Founded in 2017, DeepL started as a modest translation website and has since evolved to cover 31 languages, serving over 20,000 clients, including law firms and consulting companies, particularly in Asia.
For years, the prospect of a real-life universal translator, akin to the sci-fi translation gadget seen in countless books and movies, has been a tantalising promise from the tech community. Recent strides in artificial intelligence, particularly with the introduction of ChatGPT in 2022, have brought this futuristic concept closer to reality. Amid the contenders aiming to provide such a breakthrough, Alphabet Inc.’s Google, with its extensive Translate service, has been a front-runner. Additionally, OpenAI, the creator of ChatGPT, and Spotify have unveiled plans to utilise advanced AI technology for translation purposes.
However, there’s a less prominent yet formidable candidate in the race – the 700-person startup DeepL SE based in Cologne, Germany. Despite its lower profile, DeepL has been making waves in the field of machine translation, with an impressive valuation of €1 billion ($1.1 billion) after a funding round earlier this year. DeepL is set to introduce its first voice interpreter in December, a feature that automatically captures spoken words, translates them and transcribes them in another language. The company envisions integrating this feature into its app and other services like Zoom, envisioning a future where language barriers become inconsequential in business meetings.
In contrast to its sprawling competitors, DeepL is carving its niche by focusing exclusively on machine translation. As the influence of AI expands across businesses, the question arises: will a few general-use models dominate the market, or will various organizations thrive by offering specialized tools? DeepL’s continued success suggests the latter scenario.
Founded in 2017, DeepL started as a modest website and has since evolved to cover 31 languages, serving over 20,000 clients, including law firms and consulting companies, particularly in Asia. The startup, which competes with tech giants like Google and Amazon, distinguishes itself by its dedication to machine translation. DeepL claims that “tens of millions” of users utilize its service monthly. The company is gearing up to establish its first US office in January 2024, signalling its global ambitions.
Ajay Vashee, a partner at IVP, a venture capital firm that has invested in DeepL, draws parallels between the startup and other industry giants like Dropbox and Slack, emphasizing their potential to become household names in the software industry.
According to Intento Inc., a company tracking machine translation, DeepL has been ranked alongside Google and Amazon for the best overall offerings, outperforming in sectors such as education, health care, and finance. Academic studies have shown that DeepL exhibits fewer errors than Google Translate in certain language pairs. However, it faces challenges in maintaining the gender of words during translations compared to ChatGPT.
DeepL’s success can be attributed to its reliance on neural networks, the cutting-edge technology in translation software. Neural networks excel in providing translations that accurately consider the context of words and phrases. Eva Vanmassenhove, an assistant professor at Tilburg University in the Netherlands, notes that advanced translation systems must discern between multiple meanings of a word based on its usage, requiring a contextual understanding.

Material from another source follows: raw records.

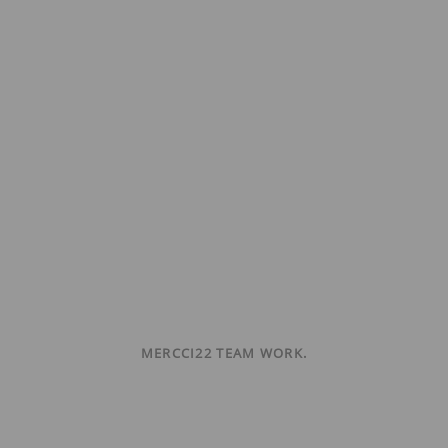
MERCCI22 TEAM WORK.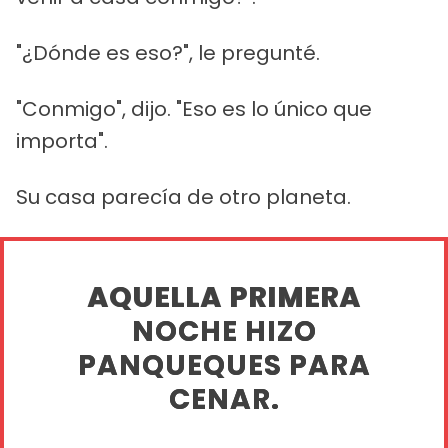
"¿Dónde es eso?", le pregunté.
"Conmigo", dijo. "Eso es lo único que
importa".
Su casa parecía de otro planeta.
AQUELLA PRIMERA
NOCHE HIZO
PANQUEQUES PARA
CENAR.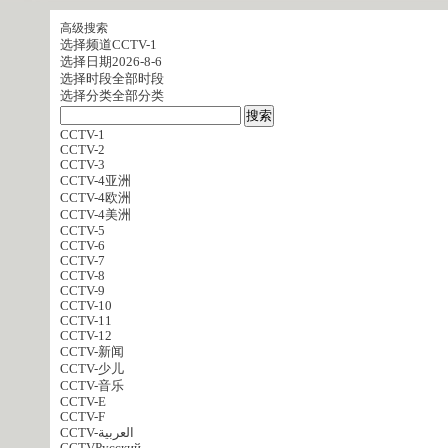
高级搜索
选择频道
CCTV-1
选择日期
2026-8-6
选择时段
全部时段
选择分类
全部分类
CCTV-1
CCTV-2
CCTV-3
CCTV-4亚洲
CCTV-4欧洲
CCTV-4美洲
CCTV-5
CCTV-6
CCTV-7
CCTV-8
CCTV-9
CCTV-10
CCTV-11
CCTV-12
CCTV-新闻
CCTV-少儿
CCTV-音乐
CCTV-E
CCTV-F
CCTV-العربية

Jarek Kutylowski, DeepL’s founder and CEO, describes the company’s technology as a “contextual engine,” capable of processing entire paragraphs at once. While DeepL utilises OpenAI tech for certain experiments, it is also developing its own large language model. Kutylowski emphasizes that although DeepL’s system is a “grade smaller” than more general-use models, its efficiency is unmatched as it is tailor-made for translation. The company employs proprietary web crawlers to locate translations online and assess their quality, supplemented by human feedback from thousands of contractors to refine its models.
Despite its success and recognition, DeepL remains somewhat secretive about its technical details, citing concerns about intellectual property. This opacity is common in the tech industry, with the landscape continually evolving. Vanmassenhove acknowledges the challenge of comparing in this dynamic field and cautions that existing research is still relatively limited.
The global translation services market is projected to exceed $44 billion in the next decade, driven by multinational corporations seeking cost-effective alternatives to human translation. To secure such business, DeepL understands the need to outperform behemoths like Google Translate. Kutylowski expresses confidence that DeepL has demonstrated its ability to compete with larger competitors through focus and determination.
As DeepL continues to redefine the landscape of machine translation, its specialised approach suggests that a diverse array of organizations may flourish by excelling in specific tasks rather than a few dominating the market. DeepL’s journey highlights the evolving dynamics of AI and its potential to reshape industries, making once-distant sci-fi concepts a tangible reality.